MITRAPOL.com, Banda Aceh – Kepala Perwakilan (Kaperwil) Mitrapol Aceh, Teuku Indra Yoesdiansyah, menyampaikan apresiasi kepada Kejaksaan Tinggi (Kejati) Aceh atas langkah penyidik yang menahan dua tersangka dalam perkara dugaan tindak pidana korupsi pengadaan tanah pembangunan Daerah Irigasi (DI) Sigulai, Kabupaten Simeulue, Tahun Anggaran 2019.
Dua tersangka berinisial S dan DS ditahan oleh penyidik Kejati Aceh pada Selasa (14/7/2026) untuk kepentingan proses penyidikan. Keduanya menjalani penahanan selama 20 hari, terhitung sejak 14 Juli hingga 2 Agustus 2026.
Teuku Indra menilai langkah penahanan tersebut menunjukkan komitmen aparat penegak hukum dalam menangani perkara dugaan korupsi yang diduga mengakibatkan kerugian keuangan negara sebesar Rp2.219.604.880.
“Kami dari Mitrapol mengapresiasi langkah Kejati Aceh.
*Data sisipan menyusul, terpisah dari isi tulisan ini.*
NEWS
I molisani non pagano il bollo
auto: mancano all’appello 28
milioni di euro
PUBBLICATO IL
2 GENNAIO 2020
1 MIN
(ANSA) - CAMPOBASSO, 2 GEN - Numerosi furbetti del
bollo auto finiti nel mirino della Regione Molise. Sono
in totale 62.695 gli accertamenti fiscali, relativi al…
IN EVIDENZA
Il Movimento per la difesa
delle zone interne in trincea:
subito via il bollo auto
Penahanan ini menunjukkan keseriusan aparat penegak hukum dalam menangani perkara yang diduga merugikan keuangan negara,” ujar Teuku Indra.
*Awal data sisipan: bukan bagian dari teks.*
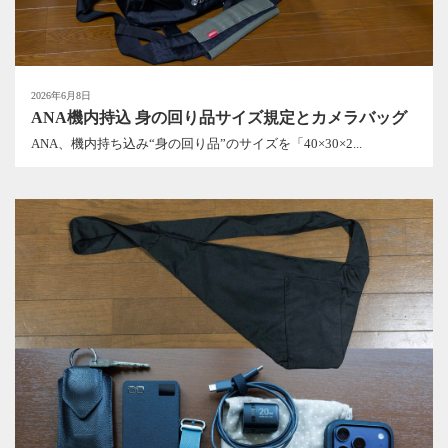
2026年6月8日
ANA機内持込 身の回り品サイズ規定とカメラバッグ
ANA、機内持ち込み“身の回り品”のサイズを「40×30×2...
Berdasarkan informasi yang disampaikan Kejati Aceh, perkara ini berkaitan dengan proyek pengadaan tanah pembangunan Daerah Irigasi Sigulai yang memiliki pagu anggaran sekitar Rp39,95 miliar dengan luas lahan mencapai 88,52 hektare.
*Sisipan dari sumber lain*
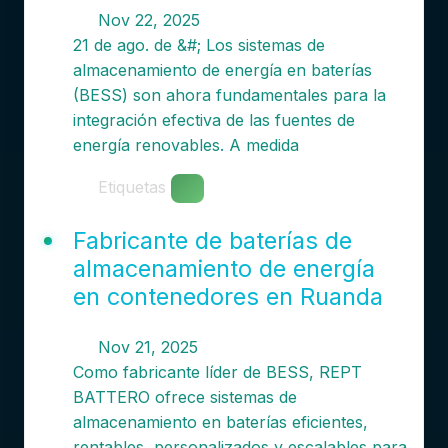
Nov 22, 2025
21 de ago. de &#; Los sistemas de
almacenamiento de energía en baterías
(BESS) son ahora fundamentales para la
integración efectiva de las fuentes de
energía renovables. A medida
Etiquetas
Fabricante de baterías de
almacenamiento de energía
en contenedores en Ruanda
Nov 21, 2025
Como fabricante líder de BESS, REPT
BATTERO ofrece sistemas de
almacenamiento en baterías eficientes,
rentables, personalizados y escalables para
Dalam proses penyidikan, penyidik menemukan sejumlah dugaan penyimpangan, di antaranya perubahan jumlah bidang tanah dari rencana awal sebanyak 26 bidang menjadi 77 bidang.
Selain itu, penyidik juga menduga adanya pemecahan tanah milik desa menjadi 32 bidang atas nama perseorangan yang diduga dilakukan untuk kepentingan proses pengadaan tanah.
Menanggapi hal tersebut, Teuku Indra berharap penyidikan dapat dilakukan secara menyeluruh sesuai ketentuan hukum yang berlaku.
“Kami mendukung proses hukum yang dilakukan secara profesional dan berharap seluruh pihak yang bertanggung jawab dapat diproses sesuai ketentuan perundang-undangan,” katanya.
Menurut Teuku Indra, penegakan hukum terhadap tindak pidana korupsi merupakan bagian penting dalam menjaga kepercayaan masyarakat terhadap institusi penegak hukum.
Sementara itu, Kejaksaan Tinggi Aceh menyatakan proses penyidikan perkara dugaan korupsi pengadaan tanah DI Sigulai akan terus dilanjutkan secara profesional, transparan, dan akuntabel sesuai ketentuan hukum yang berlaku.
Kejati Aceh juga menegaskan bahwa setiap proses hukum tetap mengedepankan asas praduga tak bersalah hingga adanya putusan pengadilan yang berkekuatan hukum tetap.